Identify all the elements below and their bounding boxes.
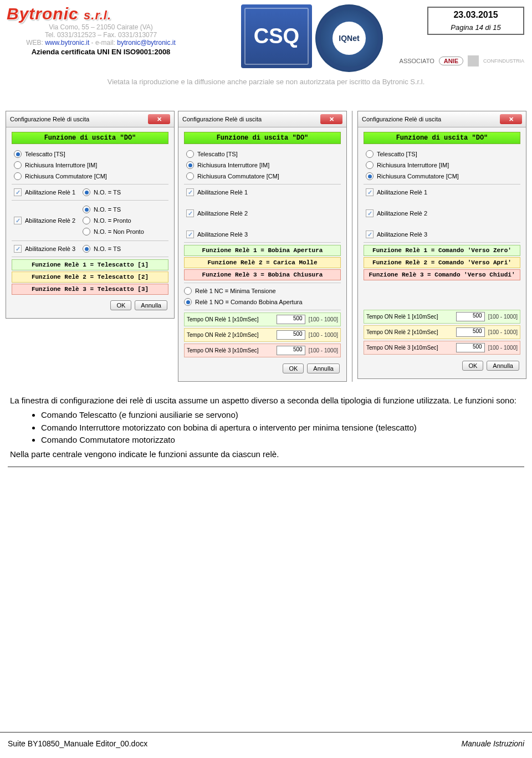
list-item: Comando Telescatto (e funzioni ausiliari…: [41, 409, 522, 421]
radio-telescatto[interactable]: Telescatto [TS]: [182, 148, 343, 160]
checkbox-icon[interactable]: [14, 245, 22, 253]
body-paragraph-1: La finestra di configurazione dei relè d…: [10, 395, 522, 406]
tempo-rele-1: Tempo ON Relè 1 [x10mSec] 500 [100 - 100…: [184, 313, 341, 326]
tempo-input[interactable]: 500: [277, 315, 305, 324]
radio-telescatto[interactable]: Telescatto [TS]: [361, 148, 523, 160]
radio-interruttore[interactable]: Richiusura Interruttore [IM]: [361, 160, 523, 171]
ok-button[interactable]: OK: [462, 361, 483, 371]
abil-rele-3[interactable]: Abilitazione Relè 3: [182, 229, 343, 240]
tempo-label: Tempo ON Relè 2 [x10mSec]: [366, 329, 438, 335]
tempo-rele-2: Tempo ON Relè 2 [x10mSec] 500 [100 - 100…: [364, 325, 520, 339]
disclaimer-text: Vietata la riproduzione e la diffusione …: [0, 78, 532, 86]
func-rele-2: Funzione Relè 2 = Carica Molle: [184, 257, 341, 268]
abil-rele-1-row: Abilitazione Relè 1 N.O. = TS: [9, 187, 171, 198]
radio-r1no[interactable]: Relè 1 NO = Comando Bobina Apertura: [182, 296, 343, 308]
annulla-button[interactable]: Annulla: [487, 361, 519, 371]
dialog-title-text: Configurazione Relè di uscita: [10, 116, 89, 122]
certification-line: Azienda certificata UNI EN ISO9001:2008: [7, 48, 195, 56]
checkbox-icon: [366, 231, 374, 238]
checkbox-icon: [186, 231, 194, 238]
radio-label: Telescatto [TS]: [25, 151, 65, 157]
radio-icon: [186, 150, 194, 158]
company-logo: Bytronic s.r.l.: [7, 4, 228, 23]
abil-rele-1[interactable]: Abilitazione Relè 1: [361, 187, 523, 198]
page-header: Bytronic s.r.l. Via Como, 55 – 21050 Cai…: [0, 0, 532, 100]
checkbox-icon[interactable]: [14, 188, 22, 196]
radio-label: Richiusura Commutatore [CM]: [377, 173, 459, 180]
dialog-titlebar: Configurazione Relè di uscita ✕: [178, 111, 346, 127]
radio-icon: [366, 161, 374, 169]
address-line-2: Tel. 0331/312523 – Fax. 0331/313077: [7, 31, 195, 39]
checkbox-icon: [366, 209, 374, 217]
radio-commutatore[interactable]: Richiusura Commutatore [CM]: [182, 171, 343, 182]
radio-interruttore[interactable]: Richiusura Interruttore [IM]: [9, 160, 171, 171]
abil-rele-3-row: Abilitazione Relè 3 N.O. = TS: [9, 243, 171, 254]
horizontal-rule: [8, 467, 524, 467]
radio-interruttore[interactable]: Richiusura Interruttore [IM]: [182, 160, 343, 171]
radio-icon[interactable]: [83, 206, 90, 213]
document-info-box: 23.03.2015 Pagina 14 di 15: [427, 7, 524, 35]
ok-button[interactable]: OK: [283, 363, 304, 373]
radio-icon: [186, 172, 194, 180]
tempo-range: [100 - 1000]: [488, 314, 518, 320]
web-mid: - e-mail:: [89, 39, 117, 47]
close-icon[interactable]: ✕: [320, 114, 342, 124]
radio-icon: [184, 287, 192, 295]
func-rele-1: Funzione Relè 1 = Bobina Apertura: [184, 245, 341, 256]
vertical-separator: [352, 111, 352, 382]
checkbox-icon[interactable]: [14, 217, 22, 224]
radio-label: N.O. = TS: [94, 189, 121, 196]
dialogs-row: Configurazione Relè di uscita ✕ Funzione…: [6, 111, 526, 382]
check-label: Abilitazione Relè 1: [197, 189, 248, 196]
tempo-range: [100 - 1000]: [488, 329, 518, 335]
dialog-interruttore: Configurazione Relè di uscita ✕ Funzione…: [178, 111, 347, 382]
checkbox-icon: [186, 209, 194, 217]
func-rele-2: Funzione Relè 2 = Telescatto [2]: [12, 272, 168, 283]
func-rele-2: Funzione Relè 2 = Comando 'Verso Apri': [364, 257, 520, 268]
radio-icon: [366, 150, 374, 158]
tempo-rele-1: Tempo ON Relè 1 [x10mSec] 500 [100 - 100…: [364, 310, 520, 324]
annulla-button[interactable]: Annulla: [307, 363, 340, 373]
document-page: Pagina 14 di 15: [428, 23, 523, 32]
csq-label: CSQ: [254, 24, 299, 48]
close-icon[interactable]: ✕: [148, 114, 170, 124]
certification-badges: CSQ IQNet: [241, 4, 383, 72]
tempo-rele-2: Tempo ON Relè 2 [x10mSec] 500 [100 - 100…: [184, 328, 341, 342]
abil-rele-1[interactable]: Abilitazione Relè 1: [182, 187, 343, 198]
abil-rele-2[interactable]: Abilitazione Relè 2: [361, 208, 523, 219]
dialog-titlebar: Configurazione Relè di uscita ✕: [6, 111, 174, 127]
radio-label: Richiusura Interruttore [IM]: [25, 162, 97, 168]
tempo-input[interactable]: 500: [277, 330, 305, 340]
close-icon[interactable]: ✕: [500, 114, 522, 124]
tempo-input[interactable]: 500: [456, 312, 485, 321]
radio-label: Richiusura Interruttore [IM]: [197, 162, 269, 168]
tempo-input[interactable]: 500: [277, 346, 305, 355]
csq-badge-icon: CSQ: [241, 4, 312, 68]
ok-button[interactable]: OK: [110, 300, 131, 310]
list-item: Comando Commutatore motorizzato: [41, 434, 522, 445]
tempo-label: Tempo ON Relè 2 [x10mSec]: [187, 332, 259, 338]
tempo-input[interactable]: 500: [456, 327, 485, 337]
logo-area: Bytronic s.r.l. Via Como, 55 – 21050 Cai…: [7, 4, 228, 56]
radio-r1nc[interactable]: Relè 1 NC = Minima Tensione: [182, 285, 343, 296]
radio-label: N.O. = TS: [94, 206, 121, 213]
abil-rele-2[interactable]: Abilitazione Relè 2: [182, 208, 343, 219]
radio-icon[interactable]: [83, 188, 90, 196]
radio-commutatore[interactable]: Richiusura Commutatore [CM]: [361, 171, 523, 182]
radio-label: Relè 1 NC = Minima Tensione: [195, 288, 276, 294]
tempo-input[interactable]: 500: [456, 343, 485, 352]
web-prefix: WEB:: [26, 39, 45, 47]
check-label: Abilitazione Relè 3: [377, 231, 427, 238]
check-label: Abilitazione Relè 1: [25, 189, 75, 196]
radio-commutatore[interactable]: Richiusura Commutatore [CM]: [9, 171, 171, 182]
radio-icon[interactable]: [83, 228, 90, 235]
check-label: Abilitazione Relè 2: [197, 210, 248, 217]
radio-icon[interactable]: [83, 245, 90, 253]
radio-telescatto[interactable]: Telescatto [TS]: [9, 148, 171, 160]
func-rele-1: Funzione Relè 1 = Comando 'Verso Zero': [364, 245, 520, 256]
abil-rele-3[interactable]: Abilitazione Relè 3: [361, 229, 523, 240]
radio-label: Telescatto [TS]: [197, 151, 238, 157]
tempo-rele-3: Tempo ON Relè 3 [x10mSec] 500 [100 - 100…: [184, 344, 341, 357]
annulla-button[interactable]: Annulla: [135, 300, 167, 310]
radio-icon[interactable]: [83, 217, 90, 224]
====================
» **Problem to work on**: When copying the records, reproduce every entry exactly and omit all pictures.

» **Exercise answer**:
Identify all the elements below and their bounding boxes.
list-item: Comando Telescatto (e funzioni ausiliari…: [41, 409, 522, 421]
radio-telescatto[interactable]: Telescatto [TS]: [182, 148, 343, 160]
checkbox-icon[interactable]: [14, 245, 22, 253]
body-paragraph-1: La finestra di configurazione dei relè d…: [10, 395, 522, 406]
tempo-rele-1: Tempo ON Relè 1 [x10mSec] 500 [100 - 100…: [184, 313, 341, 326]
tempo-input[interactable]: 500: [277, 315, 305, 324]
radio-telescatto[interactable]: Telescatto [TS]: [361, 148, 523, 160]
radio-interruttore[interactable]: Richiusura Interruttore [IM]: [361, 160, 523, 171]
ok-button[interactable]: OK: [462, 361, 483, 371]
abil-rele-3[interactable]: Abilitazione Relè 3: [182, 229, 343, 240]
tempo-label: Tempo ON Relè 2 [x10mSec]: [366, 329, 438, 335]
tempo-rele-2: Tempo ON Relè 2 [x10mSec] 500 [100 - 100…: [364, 325, 520, 339]
disclaimer-text: Vietata la riproduzione e la diffusione …: [0, 78, 532, 86]
func-rele-2: Funzione Relè 2 = Carica Molle: [184, 257, 341, 268]
abil-rele-1-row: Abilitazione Relè 1 N.O. = TS: [9, 187, 171, 198]
radio-r1no[interactable]: Relè 1 NO = Comando Bobina Apertura: [182, 296, 343, 308]
annulla-button[interactable]: Annulla: [487, 361, 519, 371]
dialog-title-text: Configurazione Relè di uscita: [10, 116, 89, 122]
certification-line: Azienda certificata UNI EN ISO9001:2008: [7, 48, 195, 56]
checkbox-icon: [366, 231, 374, 238]
checkbox-icon: [186, 231, 194, 238]
radio-label: Telescatto [TS]: [25, 151, 65, 157]
radio-icon: [186, 150, 194, 158]
company-logo: Bytronic s.r.l.: [7, 4, 228, 23]
abil-rele-1[interactable]: Abilitazione Relè 1: [361, 187, 523, 198]
page-header: Bytronic s.r.l. Via Como, 55 – 21050 Cai…: [0, 0, 532, 100]
checkbox-icon[interactable]: [14, 188, 22, 196]
radio-label: Richiusura Commutatore [CM]: [377, 173, 459, 180]
dialog-titlebar: Configurazione Relè di uscita ✕: [178, 111, 346, 127]
radio-icon: [366, 161, 374, 169]
address-line-2: Tel. 0331/312523 – Fax. 0331/313077: [7, 31, 195, 39]
checkbox-icon: [366, 209, 374, 217]
radio-commutatore[interactable]: Richiusura Commutatore [CM]: [182, 171, 343, 182]
radio-interruttore[interactable]: Richiusura Interruttore [IM]: [9, 160, 171, 171]
abil-rele-3-row: Abilitazione Relè 3 N.O. = TS: [9, 243, 171, 254]
horizontal-rule: [8, 467, 524, 467]
radio-interruttore[interactable]: Richiusura Interruttore [IM]: [182, 160, 343, 171]
radio-icon[interactable]: [83, 206, 90, 213]
document-info-box: 23.03.2015 Pagina 14 di 15: [427, 7, 524, 35]
ok-button[interactable]: OK: [283, 363, 304, 373]
radio-icon: [186, 172, 194, 180]
tempo-range: [100 - 1000]: [488, 314, 518, 320]
web-mid: - e-mail:: [89, 39, 117, 47]
close-icon[interactable]: ✕: [320, 114, 342, 124]
radio-icon: [184, 287, 192, 295]
func-rele-1: Funzione Relè 1 = Bobina Apertura: [184, 245, 341, 256]
vertical-separator: [352, 111, 352, 382]
checkbox-icon[interactable]: [14, 217, 22, 224]
radio-label: N.O. = TS: [94, 189, 121, 196]
dialogs-row: Configurazione Relè di uscita ✕ Funzione…: [6, 111, 526, 382]
check-label: Abilitazione Relè 1: [197, 189, 248, 196]
tempo-range: [100 - 1000]: [488, 329, 518, 335]
dialog-interruttore: Configurazione Relè di uscita ✕ Funzione…: [178, 111, 347, 382]
checkbox-icon: [186, 209, 194, 217]
func-rele-2: Funzione Relè 2 = Telescatto [2]: [12, 272, 168, 283]
func-rele-2: Funzione Relè 2 = Comando 'Verso Apri': [364, 257, 520, 268]
radio-icon: [366, 150, 374, 158]
tempo-rele-1: Tempo ON Relè 1 [x10mSec] 500 [100 - 100…: [364, 310, 520, 324]
annulla-button[interactable]: Annulla: [307, 363, 340, 373]
document-page: Pagina 14 di 15: [428, 23, 523, 32]
csq-label: CSQ: [254, 24, 299, 48]
close-icon[interactable]: ✕: [148, 114, 170, 124]
certification-badges: CSQ IQNet: [241, 4, 383, 72]
tempo-rele-2: Tempo ON Relè 2 [x10mSec] 500 [100 - 100…: [184, 328, 341, 342]
abil-rele-1[interactable]: Abilitazione Relè 1: [182, 187, 343, 198]
abil-rele-2[interactable]: Abilitazione Relè 2: [361, 208, 523, 219]
dialog-titlebar: Configurazione Relè di uscita ✕: [6, 111, 174, 127]
radio-label: Richiusura Interruttore [IM]: [25, 162, 97, 168]
tempo-input[interactable]: 500: [277, 330, 305, 340]
close-icon[interactable]: ✕: [500, 114, 522, 124]
tempo-input[interactable]: 500: [456, 312, 485, 321]
radio-label: Richiusura Interruttore [IM]: [197, 162, 269, 168]
tempo-input[interactable]: 500: [277, 346, 305, 355]
csq-badge-icon: CSQ: [241, 4, 312, 68]
ok-button[interactable]: OK: [110, 300, 131, 310]
list-item: Comando Commutatore motorizzato: [41, 434, 522, 445]
tempo-label: Tempo ON Relè 2 [x10mSec]: [187, 332, 259, 338]
tempo-input[interactable]: 500: [456, 327, 485, 337]
logo-area: Bytronic s.r.l. Via Como, 55 – 21050 Cai…: [7, 4, 228, 56]
radio-r1nc[interactable]: Relè 1 NC = Minima Tensione: [182, 285, 343, 296]
radio-label: N.O. = TS: [94, 206, 121, 213]
abil-rele-2[interactable]: Abilitazione Relè 2: [182, 208, 343, 219]
radio-icon[interactable]: [83, 188, 90, 196]
radio-commutatore[interactable]: Richiusura Commutatore [CM]: [361, 171, 523, 182]
radio-label: Relè 1 NC = Minima Tensione: [195, 288, 276, 294]
tempo-input[interactable]: 500: [456, 343, 485, 352]
web-prefix: WEB:: [26, 39, 45, 47]
check-label: Abilitazione Relè 3: [377, 231, 427, 238]
check-label: Abilitazione Relè 1: [25, 189, 75, 196]
radio-commutatore[interactable]: Richiusura Commutatore [CM]: [9, 171, 171, 182]
radio-icon[interactable]: [83, 228, 90, 235]
check-label: Abilitazione Relè 2: [197, 210, 248, 217]
radio-icon[interactable]: [83, 245, 90, 253]
radio-telescatto[interactable]: Telescatto [TS]: [9, 148, 171, 160]
func-rele-1: Funzione Relè 1 = Comando 'Verso Zero': [364, 245, 520, 256]
abil-rele-3[interactable]: Abilitazione Relè 3: [361, 229, 523, 240]
radio-label: Telescatto [TS]: [197, 151, 238, 157]
tempo-rele-3: Tempo ON Relè 3 [x10mSec] 500 [100 - 100…: [184, 344, 341, 357]
annulla-button[interactable]: Annulla: [135, 300, 167, 310]
radio-icon[interactable]: [83, 217, 90, 224]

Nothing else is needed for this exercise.